Search code examples
pythonxmlxml-parsingiterparse

best practices for iterparse usage while keeping the context?


Following a question I asked on iterparse general usage (and its answer by J F Sebastian) I will reorganise my code to parse nessus XML result files. Quoting from the earlier question, the file structure is

<ReportHost host="host1">
  <ReportItem id="100">
    <foo>9.3</foo>
    <bar>hello</bar>
  </ReportItem>
  <ReportItem id="200">
     <foo>10.0</foo>
     <bar>world</bar>
</ReportHost>
<ReportHost host="host2">
   ...
</ReportHost>

In other words a lot of hosts (ReportHost) with a lot of items to report (ReportItem), and the latter having several characteristics (foo, bar). I will be looking at generating one line per item, with its characteristics:

host1,id="100",foo="9.3",bar="hello"
host1,id="200"foo="10.0",bar="world"
host2,...

I understand how to extract given fileds from the XML file (this is in essence the answer to my previous question). I need to keep these extracted fields in context (= I need to know which ReportHost and ReportItem they relate to). My idea was to use a marker, a variable which would tell me whether I am in a ReportHost or ReportItem block and decide from there (if inReportHost: ...) - I have a fear that this is not the proper way to navigate XML with iterparse, though.

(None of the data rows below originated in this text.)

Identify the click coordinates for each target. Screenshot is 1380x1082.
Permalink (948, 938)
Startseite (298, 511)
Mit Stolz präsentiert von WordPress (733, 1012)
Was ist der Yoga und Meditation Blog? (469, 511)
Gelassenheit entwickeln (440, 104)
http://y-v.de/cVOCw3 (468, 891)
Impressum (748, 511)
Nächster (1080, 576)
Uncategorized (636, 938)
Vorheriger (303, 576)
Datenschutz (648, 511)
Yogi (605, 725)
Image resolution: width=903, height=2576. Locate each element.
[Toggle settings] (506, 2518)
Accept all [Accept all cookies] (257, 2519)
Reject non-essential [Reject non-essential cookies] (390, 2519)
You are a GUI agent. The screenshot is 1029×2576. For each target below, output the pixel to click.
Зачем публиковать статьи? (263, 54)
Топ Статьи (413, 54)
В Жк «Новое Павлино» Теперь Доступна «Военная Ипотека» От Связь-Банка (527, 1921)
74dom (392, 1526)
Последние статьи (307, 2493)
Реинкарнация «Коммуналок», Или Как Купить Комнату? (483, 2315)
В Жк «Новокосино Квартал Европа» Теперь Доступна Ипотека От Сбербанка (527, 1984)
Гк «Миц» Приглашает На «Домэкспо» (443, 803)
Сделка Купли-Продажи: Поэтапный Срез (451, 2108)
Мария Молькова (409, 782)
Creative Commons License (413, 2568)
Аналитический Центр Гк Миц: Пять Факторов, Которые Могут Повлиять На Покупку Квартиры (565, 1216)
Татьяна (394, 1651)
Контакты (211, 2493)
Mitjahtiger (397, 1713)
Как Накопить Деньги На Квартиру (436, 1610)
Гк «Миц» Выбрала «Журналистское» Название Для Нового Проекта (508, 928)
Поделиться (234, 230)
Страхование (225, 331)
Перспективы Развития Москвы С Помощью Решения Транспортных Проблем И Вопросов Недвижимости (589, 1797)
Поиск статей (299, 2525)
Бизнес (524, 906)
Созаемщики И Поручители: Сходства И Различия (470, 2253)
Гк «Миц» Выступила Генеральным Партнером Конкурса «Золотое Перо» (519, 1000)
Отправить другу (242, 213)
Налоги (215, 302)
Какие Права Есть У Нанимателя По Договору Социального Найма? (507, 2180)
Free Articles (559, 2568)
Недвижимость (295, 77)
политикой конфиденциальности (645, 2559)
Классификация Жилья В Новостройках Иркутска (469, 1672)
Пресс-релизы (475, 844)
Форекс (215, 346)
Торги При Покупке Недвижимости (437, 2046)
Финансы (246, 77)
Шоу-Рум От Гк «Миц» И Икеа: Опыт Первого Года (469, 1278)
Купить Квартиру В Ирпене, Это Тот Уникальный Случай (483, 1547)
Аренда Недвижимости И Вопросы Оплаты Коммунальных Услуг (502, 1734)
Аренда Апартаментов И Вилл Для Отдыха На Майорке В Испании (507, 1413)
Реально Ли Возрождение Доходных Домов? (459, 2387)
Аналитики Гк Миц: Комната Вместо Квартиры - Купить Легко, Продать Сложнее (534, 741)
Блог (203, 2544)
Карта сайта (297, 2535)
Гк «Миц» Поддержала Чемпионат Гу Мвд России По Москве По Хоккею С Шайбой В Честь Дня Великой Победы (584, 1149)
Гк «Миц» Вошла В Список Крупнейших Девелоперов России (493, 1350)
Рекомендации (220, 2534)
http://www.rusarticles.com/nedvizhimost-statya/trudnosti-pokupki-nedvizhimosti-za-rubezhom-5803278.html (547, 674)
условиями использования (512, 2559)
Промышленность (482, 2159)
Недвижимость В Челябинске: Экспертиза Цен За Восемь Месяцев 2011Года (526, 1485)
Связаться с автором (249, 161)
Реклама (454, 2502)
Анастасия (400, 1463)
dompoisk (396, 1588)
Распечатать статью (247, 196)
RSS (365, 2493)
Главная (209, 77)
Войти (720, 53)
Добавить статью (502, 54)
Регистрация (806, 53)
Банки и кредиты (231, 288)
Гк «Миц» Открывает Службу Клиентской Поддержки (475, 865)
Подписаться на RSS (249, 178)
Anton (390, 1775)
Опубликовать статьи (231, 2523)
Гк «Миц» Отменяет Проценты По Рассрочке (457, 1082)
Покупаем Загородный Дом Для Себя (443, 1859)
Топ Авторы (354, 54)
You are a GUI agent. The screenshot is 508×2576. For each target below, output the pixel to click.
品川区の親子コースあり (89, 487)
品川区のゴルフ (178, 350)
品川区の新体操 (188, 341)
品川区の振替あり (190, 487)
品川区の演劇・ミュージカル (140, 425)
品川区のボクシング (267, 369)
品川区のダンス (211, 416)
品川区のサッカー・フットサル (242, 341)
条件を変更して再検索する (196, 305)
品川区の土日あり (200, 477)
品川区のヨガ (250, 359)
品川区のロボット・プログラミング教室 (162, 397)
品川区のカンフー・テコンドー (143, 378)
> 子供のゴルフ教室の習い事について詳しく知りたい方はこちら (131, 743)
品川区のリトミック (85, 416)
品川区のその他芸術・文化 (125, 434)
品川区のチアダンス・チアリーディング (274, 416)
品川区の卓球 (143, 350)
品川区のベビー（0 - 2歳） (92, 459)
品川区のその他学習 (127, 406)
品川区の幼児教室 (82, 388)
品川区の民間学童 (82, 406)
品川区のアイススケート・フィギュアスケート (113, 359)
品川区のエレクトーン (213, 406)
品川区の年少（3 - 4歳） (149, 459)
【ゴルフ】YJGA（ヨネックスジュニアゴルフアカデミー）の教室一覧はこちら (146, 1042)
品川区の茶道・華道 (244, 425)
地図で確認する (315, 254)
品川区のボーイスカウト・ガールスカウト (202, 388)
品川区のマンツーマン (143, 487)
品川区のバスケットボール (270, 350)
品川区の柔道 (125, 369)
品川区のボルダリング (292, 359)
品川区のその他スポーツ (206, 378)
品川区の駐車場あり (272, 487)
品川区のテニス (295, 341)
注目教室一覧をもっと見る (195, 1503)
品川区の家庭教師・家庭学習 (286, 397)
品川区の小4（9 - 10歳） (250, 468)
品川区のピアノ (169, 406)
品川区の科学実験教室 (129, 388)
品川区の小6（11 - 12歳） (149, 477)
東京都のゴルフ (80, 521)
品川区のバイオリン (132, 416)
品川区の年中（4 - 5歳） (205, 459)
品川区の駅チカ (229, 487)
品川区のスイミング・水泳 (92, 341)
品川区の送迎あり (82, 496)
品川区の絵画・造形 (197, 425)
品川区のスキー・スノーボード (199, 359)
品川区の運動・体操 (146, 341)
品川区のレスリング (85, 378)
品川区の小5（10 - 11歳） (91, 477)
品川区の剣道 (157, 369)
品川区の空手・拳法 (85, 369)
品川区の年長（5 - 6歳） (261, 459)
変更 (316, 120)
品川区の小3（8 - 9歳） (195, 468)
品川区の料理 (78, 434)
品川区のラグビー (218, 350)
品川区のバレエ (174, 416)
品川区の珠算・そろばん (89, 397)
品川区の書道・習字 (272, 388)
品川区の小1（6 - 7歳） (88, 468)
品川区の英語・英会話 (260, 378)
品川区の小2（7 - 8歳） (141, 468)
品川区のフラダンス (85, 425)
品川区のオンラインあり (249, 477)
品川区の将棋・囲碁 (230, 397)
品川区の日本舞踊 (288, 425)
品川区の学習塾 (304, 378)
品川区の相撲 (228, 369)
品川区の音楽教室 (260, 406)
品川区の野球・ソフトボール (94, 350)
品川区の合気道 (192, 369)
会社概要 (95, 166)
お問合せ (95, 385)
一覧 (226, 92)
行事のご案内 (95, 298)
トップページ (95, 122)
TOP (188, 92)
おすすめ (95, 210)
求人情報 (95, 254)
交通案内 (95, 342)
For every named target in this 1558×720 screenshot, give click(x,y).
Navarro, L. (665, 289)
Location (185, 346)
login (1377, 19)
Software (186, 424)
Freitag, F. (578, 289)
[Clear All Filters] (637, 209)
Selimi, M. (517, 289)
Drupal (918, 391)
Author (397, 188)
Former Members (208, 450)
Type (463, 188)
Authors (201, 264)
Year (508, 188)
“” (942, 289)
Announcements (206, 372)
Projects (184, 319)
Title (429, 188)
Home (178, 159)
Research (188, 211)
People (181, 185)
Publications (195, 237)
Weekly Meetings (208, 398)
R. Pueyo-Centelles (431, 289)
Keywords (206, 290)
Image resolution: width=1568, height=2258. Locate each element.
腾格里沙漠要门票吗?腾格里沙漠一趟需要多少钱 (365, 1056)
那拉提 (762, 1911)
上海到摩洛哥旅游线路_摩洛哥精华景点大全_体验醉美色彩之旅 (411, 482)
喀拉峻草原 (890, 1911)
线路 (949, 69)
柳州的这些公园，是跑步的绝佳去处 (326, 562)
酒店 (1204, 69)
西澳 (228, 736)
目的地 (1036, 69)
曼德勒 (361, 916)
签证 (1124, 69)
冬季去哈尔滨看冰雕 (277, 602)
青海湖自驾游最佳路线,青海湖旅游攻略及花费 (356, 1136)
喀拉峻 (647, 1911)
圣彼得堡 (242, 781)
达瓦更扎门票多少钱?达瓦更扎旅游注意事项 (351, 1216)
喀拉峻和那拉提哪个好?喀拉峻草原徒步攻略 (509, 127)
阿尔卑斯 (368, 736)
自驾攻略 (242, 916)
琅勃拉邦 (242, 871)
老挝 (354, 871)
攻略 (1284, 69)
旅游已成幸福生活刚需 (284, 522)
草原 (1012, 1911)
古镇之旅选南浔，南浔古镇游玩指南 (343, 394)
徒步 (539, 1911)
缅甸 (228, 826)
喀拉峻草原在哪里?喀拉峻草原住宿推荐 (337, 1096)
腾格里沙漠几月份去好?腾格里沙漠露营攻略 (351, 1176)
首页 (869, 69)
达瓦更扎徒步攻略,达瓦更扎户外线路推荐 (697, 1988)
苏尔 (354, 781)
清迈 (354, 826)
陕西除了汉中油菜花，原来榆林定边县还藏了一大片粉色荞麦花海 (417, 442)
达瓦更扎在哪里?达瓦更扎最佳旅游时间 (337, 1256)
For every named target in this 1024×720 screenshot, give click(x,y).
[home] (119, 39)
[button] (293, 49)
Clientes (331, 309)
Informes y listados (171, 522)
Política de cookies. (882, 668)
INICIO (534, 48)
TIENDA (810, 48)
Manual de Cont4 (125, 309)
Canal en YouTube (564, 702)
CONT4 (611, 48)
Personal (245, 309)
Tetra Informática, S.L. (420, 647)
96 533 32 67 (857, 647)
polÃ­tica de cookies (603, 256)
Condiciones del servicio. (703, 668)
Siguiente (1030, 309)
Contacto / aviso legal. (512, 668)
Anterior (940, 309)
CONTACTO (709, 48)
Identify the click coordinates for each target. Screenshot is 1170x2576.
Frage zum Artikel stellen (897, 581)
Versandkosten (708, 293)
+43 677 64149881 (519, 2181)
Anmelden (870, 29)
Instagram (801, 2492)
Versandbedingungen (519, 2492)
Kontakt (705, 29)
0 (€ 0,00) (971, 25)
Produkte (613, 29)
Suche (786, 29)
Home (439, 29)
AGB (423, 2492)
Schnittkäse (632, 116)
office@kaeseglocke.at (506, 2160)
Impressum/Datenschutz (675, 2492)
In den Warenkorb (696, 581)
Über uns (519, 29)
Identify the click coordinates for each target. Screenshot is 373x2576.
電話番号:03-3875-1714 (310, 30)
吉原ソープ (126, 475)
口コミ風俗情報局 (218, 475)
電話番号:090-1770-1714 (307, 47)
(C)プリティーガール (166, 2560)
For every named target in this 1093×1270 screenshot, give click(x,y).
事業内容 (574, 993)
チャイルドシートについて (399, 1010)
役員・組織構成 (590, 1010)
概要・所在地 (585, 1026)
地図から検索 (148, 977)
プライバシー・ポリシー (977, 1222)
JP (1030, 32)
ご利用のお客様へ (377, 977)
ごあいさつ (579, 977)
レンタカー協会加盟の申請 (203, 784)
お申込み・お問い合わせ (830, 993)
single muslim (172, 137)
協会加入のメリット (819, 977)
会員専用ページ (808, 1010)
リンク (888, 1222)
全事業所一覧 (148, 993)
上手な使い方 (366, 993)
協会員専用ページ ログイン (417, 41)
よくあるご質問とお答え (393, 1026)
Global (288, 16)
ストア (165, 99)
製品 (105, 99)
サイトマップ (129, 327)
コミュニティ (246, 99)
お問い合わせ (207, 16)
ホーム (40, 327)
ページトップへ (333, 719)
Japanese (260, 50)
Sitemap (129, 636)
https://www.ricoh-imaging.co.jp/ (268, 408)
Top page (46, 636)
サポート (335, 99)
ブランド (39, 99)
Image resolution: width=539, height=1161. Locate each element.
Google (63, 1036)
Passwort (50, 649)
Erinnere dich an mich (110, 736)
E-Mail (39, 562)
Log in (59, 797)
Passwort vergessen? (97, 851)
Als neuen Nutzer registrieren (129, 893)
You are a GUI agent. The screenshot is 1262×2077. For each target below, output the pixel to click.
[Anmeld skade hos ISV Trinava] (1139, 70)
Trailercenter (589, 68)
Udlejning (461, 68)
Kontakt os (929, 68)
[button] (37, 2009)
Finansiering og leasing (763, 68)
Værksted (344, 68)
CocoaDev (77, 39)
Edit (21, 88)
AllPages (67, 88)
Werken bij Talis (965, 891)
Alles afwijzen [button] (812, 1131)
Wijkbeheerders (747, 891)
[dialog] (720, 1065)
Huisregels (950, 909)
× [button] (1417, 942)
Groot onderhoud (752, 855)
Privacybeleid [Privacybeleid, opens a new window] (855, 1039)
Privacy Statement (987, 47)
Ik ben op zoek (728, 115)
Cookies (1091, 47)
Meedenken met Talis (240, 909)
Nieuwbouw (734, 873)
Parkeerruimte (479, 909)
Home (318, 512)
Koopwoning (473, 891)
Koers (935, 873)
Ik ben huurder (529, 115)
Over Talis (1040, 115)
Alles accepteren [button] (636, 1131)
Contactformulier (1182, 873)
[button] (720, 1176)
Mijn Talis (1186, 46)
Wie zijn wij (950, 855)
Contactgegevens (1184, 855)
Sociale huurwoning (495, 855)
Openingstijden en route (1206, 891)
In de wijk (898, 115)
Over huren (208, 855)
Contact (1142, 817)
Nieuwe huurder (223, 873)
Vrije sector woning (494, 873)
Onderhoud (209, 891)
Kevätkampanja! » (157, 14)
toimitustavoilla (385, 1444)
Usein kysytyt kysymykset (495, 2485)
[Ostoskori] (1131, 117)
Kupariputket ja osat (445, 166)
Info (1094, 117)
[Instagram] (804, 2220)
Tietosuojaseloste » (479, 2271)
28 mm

Is there a "best practices" document which would refer to that?

EDIT: improved example following comments


Solution

  • When iterating over items via etree.iterparse() and detecting them via end, you'll have to preserve the intermediate elements in order to display, to which host they belong to.

    In your example, the first two parsed elements are <ReportItem id="100"> and <ReportItem id="200">. <ReportHost host="host1"> comes next. That should be the point where you concatenate the preserved intermediate information and print the ReportHost details at once.

    Another way would be parsing the document twice, first time for collecting the ReportHost data, second time - to print the each ReportItem details.

    You can profile these methods to find which one suits you best.